Understanding Puma, Concurrency, and the Effect of the GVL on Performance

April 22, 2025

Understanding Puma, Concurrency, and the Effect of the GVL on Performance

This is Part 1 of the series of blogs on scaling Rails.

If we do rails new to create a new Rails application, Puma will be the default web server. Let's start by explaining how Puma handles requests.

How does Puma handle requests?

Puma listens to incoming requests on a TCP socket. When a request comes in, then that request is queued up in the socket. The request is then picked up by a Puma process. In Puma, a process is a separate OS process that runs an instance of the Rails application.

Note that Puma official documentation calls a Puma process a Puma worker. Since the term "worker" might confuse people with background workers like Sidekiq or SolidQueue, in this article, we have used the word Puma process at a few places to remove any ambiguity.

Now, let's look at how a request is processed by Puma step-by-step.

Puma internals

All the incoming connections are added to the socket backlog, which is an OS level queue that holds pending connections.
A separate thread (created by the Reactor class) reads the connection from the socket backlog. As the name suggests, this Reactor class implements the reactor pattern. The reactor can manage multiple connections at a time thanks to non-blocking I/O and an event-driven architecture.
Once the incoming request is fully buffered in memory, the request is passed to the thread pool where the request resides in the @todo array.
A thread in the thread pool pulls a request from the @todo array and processes it.
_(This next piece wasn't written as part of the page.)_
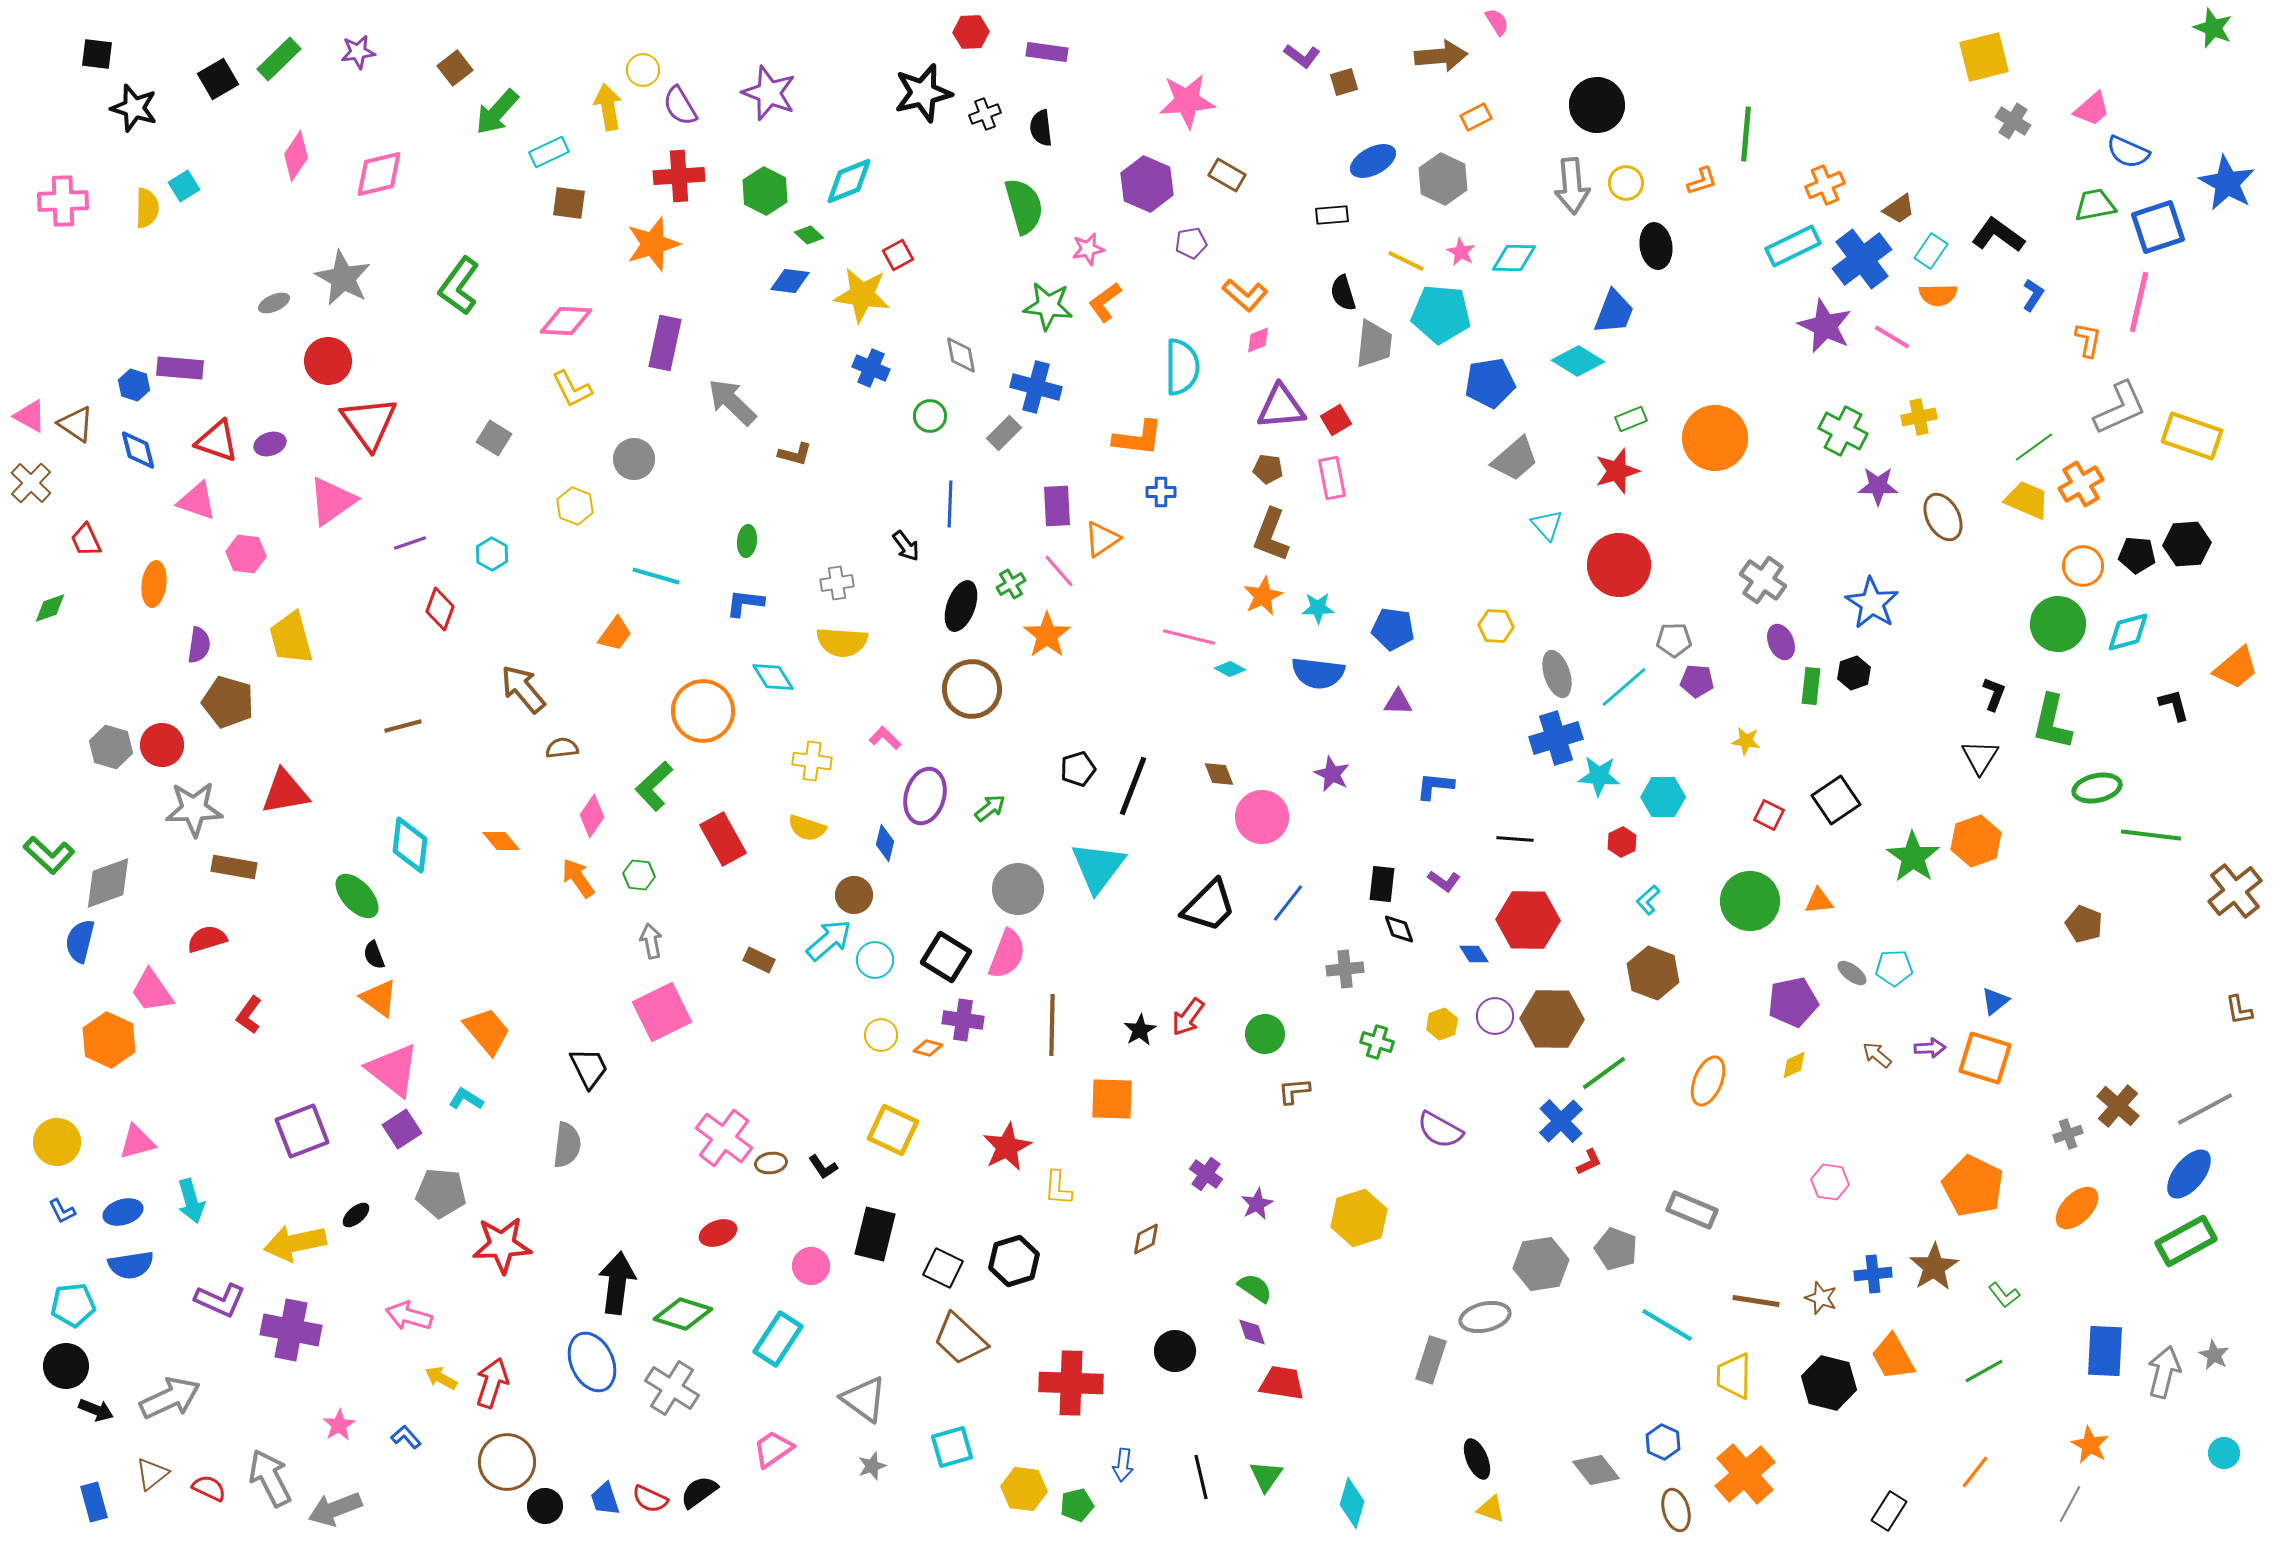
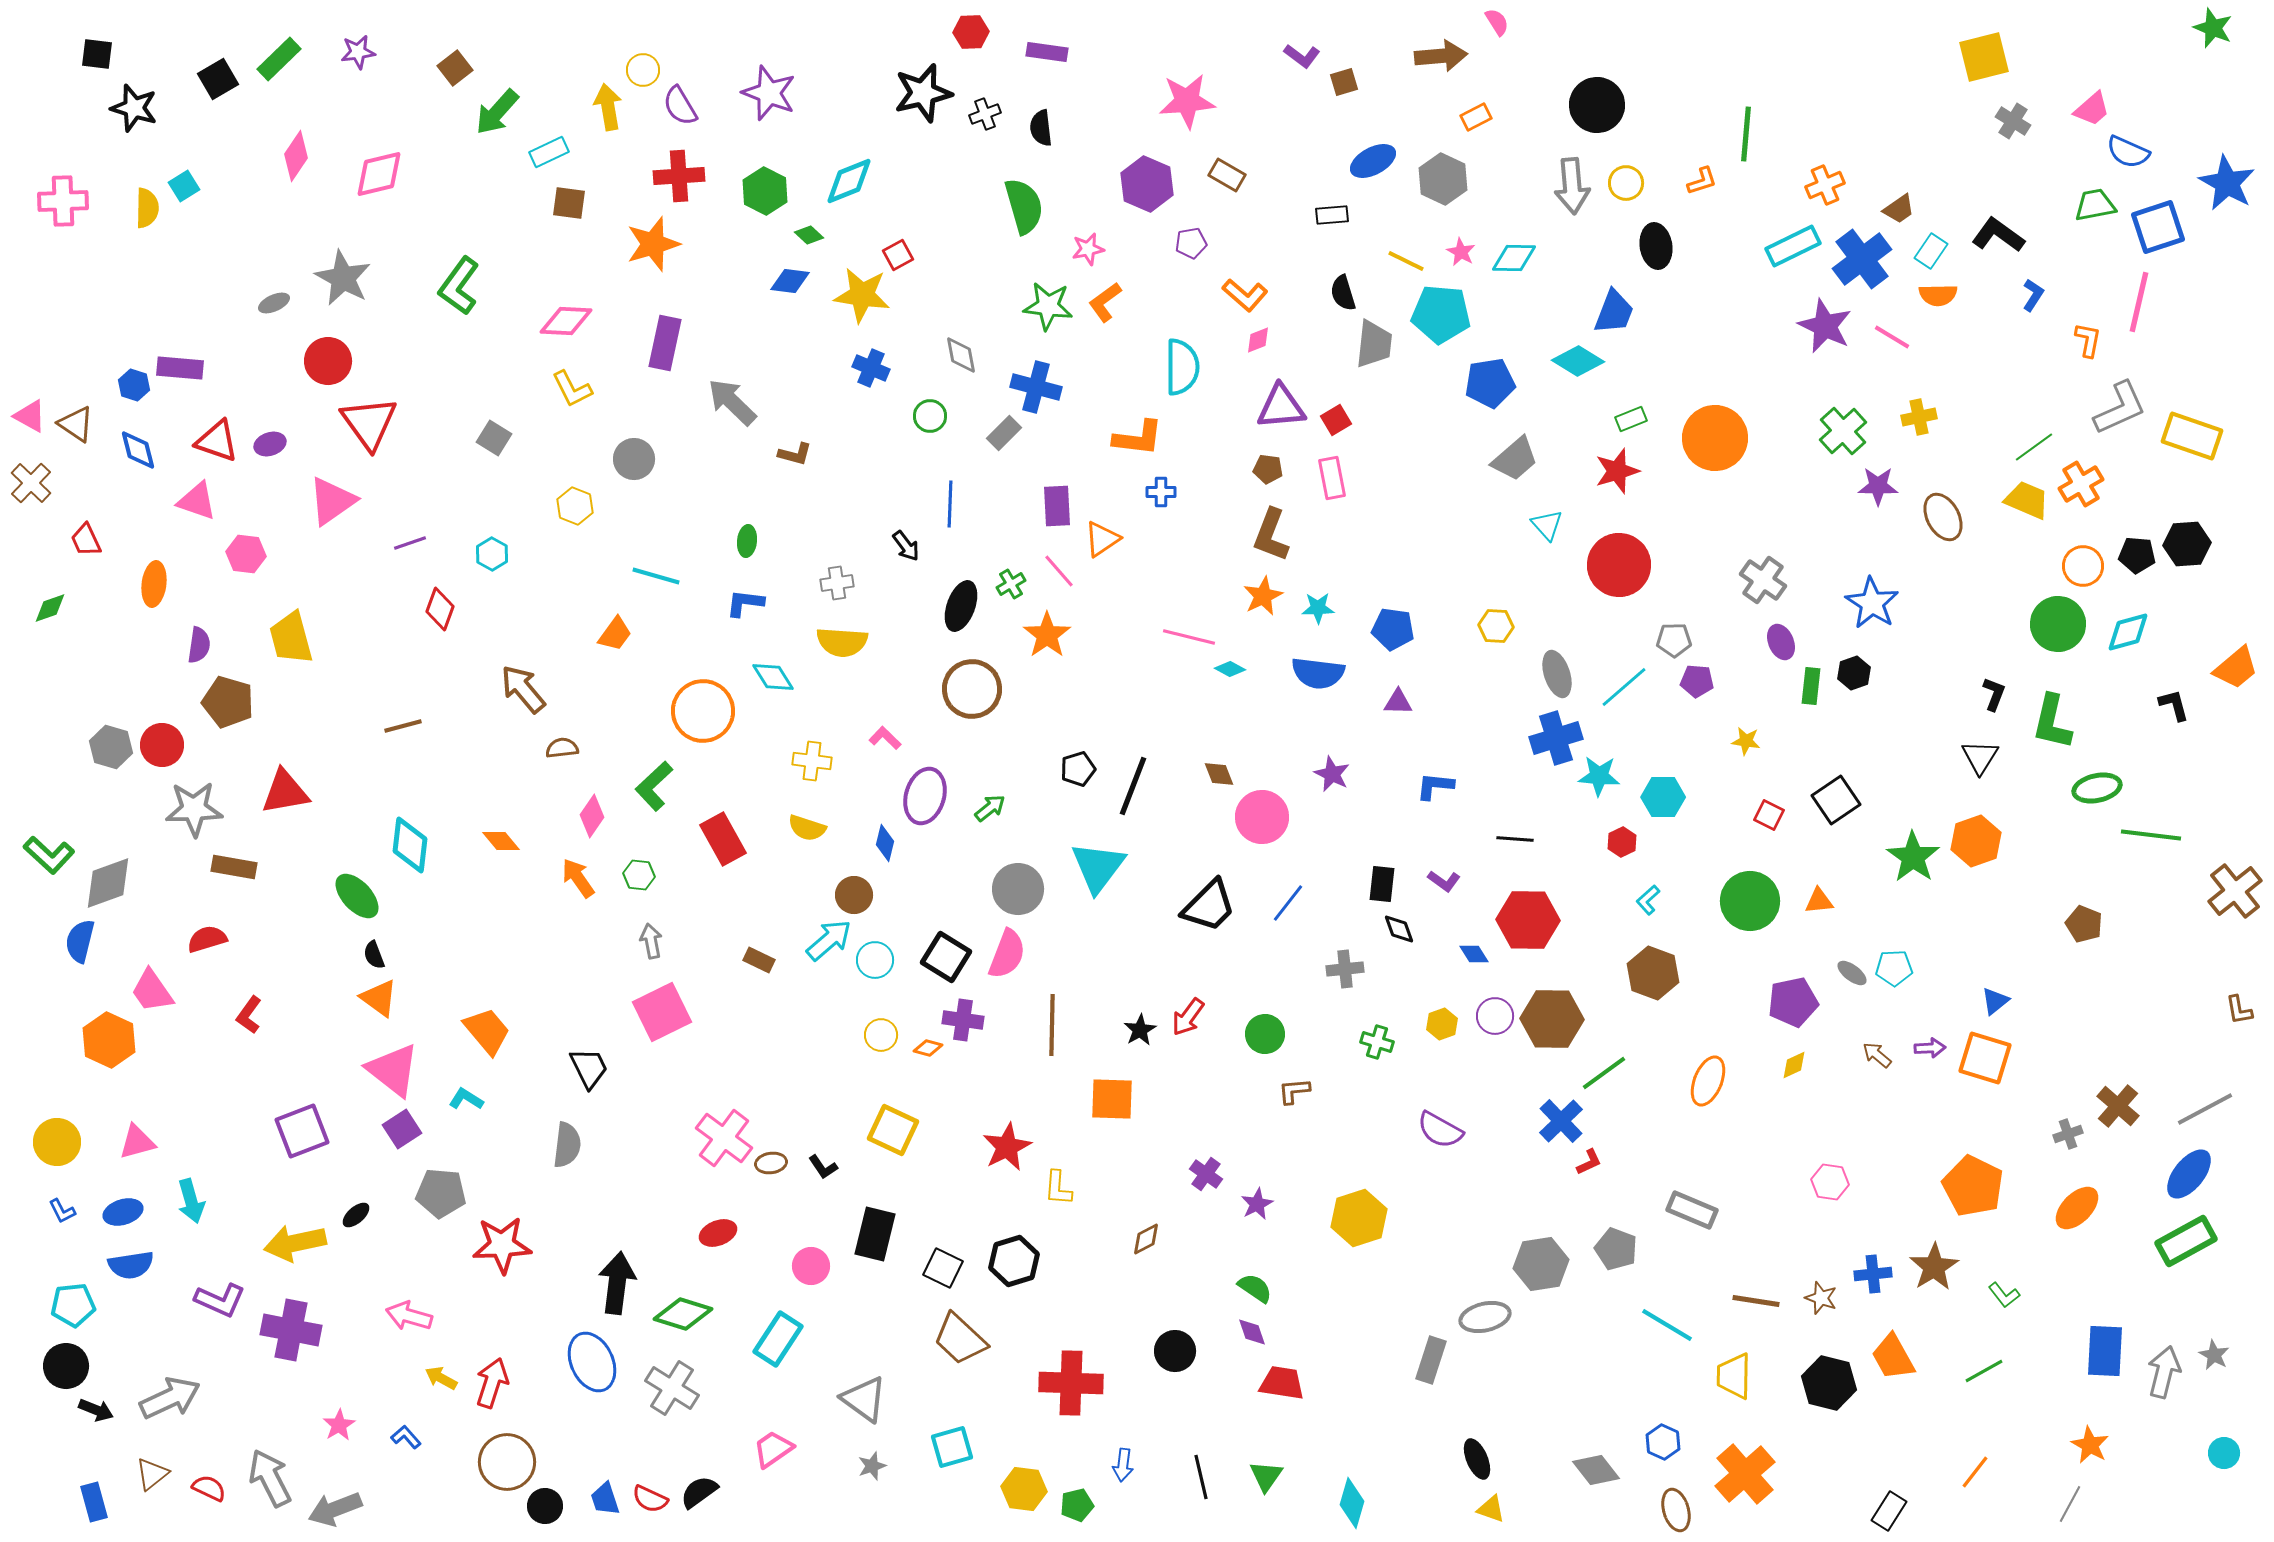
green cross at (1843, 431): rotated 21 degrees clockwise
The thread calls the Rack application, which in our case is a Rails application, and generates a response.
The response is then sent back to the client via the same connection. Once this is complete, the thread is released back to the thread pool to handle the next item from the @todo array.

Modes in Puma

Single Mode: In single mode, only a single Puma process boots and does not have any additional child processes. It is suitable only for applications with low traffic.
Cluster Mode: In cluster mode, Puma boots up a master process, which prepares the application and then invokes the fork() system call to create one or more child processes. These processes are the ones that are responsible for handling requests. The master process monitors and manages these child processes.

Default Puma configuration in a new Rails application

When we create a new Rails 8 or higher application, the default Puma config/puma.rb will have the following code.

Please note that we are mentioning Rails 8 here because the Puma configuration is different in prior version of Rails.

threads_count = ENV.fetch("RAILS_MAX_THREADS", 3)
threads threads_count, threads_count

rails_env = ENV.fetch("RAILS_ENV", "development")
environment rails_env

case rails_env
when "production"
  workers_count = Integer(ENV.fetch("WEB_CONCURRENCY", 1))
  workers workers_count if workers_count > 1

  preload_app!
when "development"
  worker_timeout 3600
end

For a brand new Rails application, the env variables RAILS_MAX_THREADS and WEB_CONCURRENCY won't be set. This means threads_count will be set to 3 and workers_count will be 1.

Now let's look at the second line from the above mentioned code.

threads threads_count, threads_count

In the above code threads is a method to which we are passing two arguments. The default value of threads_count is 3. So effectively we are calling method threads like this.

threads(3, 3)

The threads method in Puma takes two arguments: min and max. These arguments specify the minimum and maximum number of threads that each Puma process will use to handle requests. In this case Puma will initialize 3 threads in the thread pool.

Now let's look at the following line from the above mentioned code.

workers workers_count if workers_count > 1

The value of workers_count in this case is 1, so Puma will run in single mode. As mentioned earlier in Puma a worker is basically a process. It's not background job worker.

What we have seen is that if we don't specify RAILS_MAX_THREADS or WEB_CONCURRENCY then, by default, Puma will boot a single process and that process will have three threads. In other words Rails will boot with the ability to handle 3 requests concurrently.

This is the default value for Puma for Rails booting in development or in production mode - a single process with three threads.

Web applications and CPU usage

Code in web application typically works like this.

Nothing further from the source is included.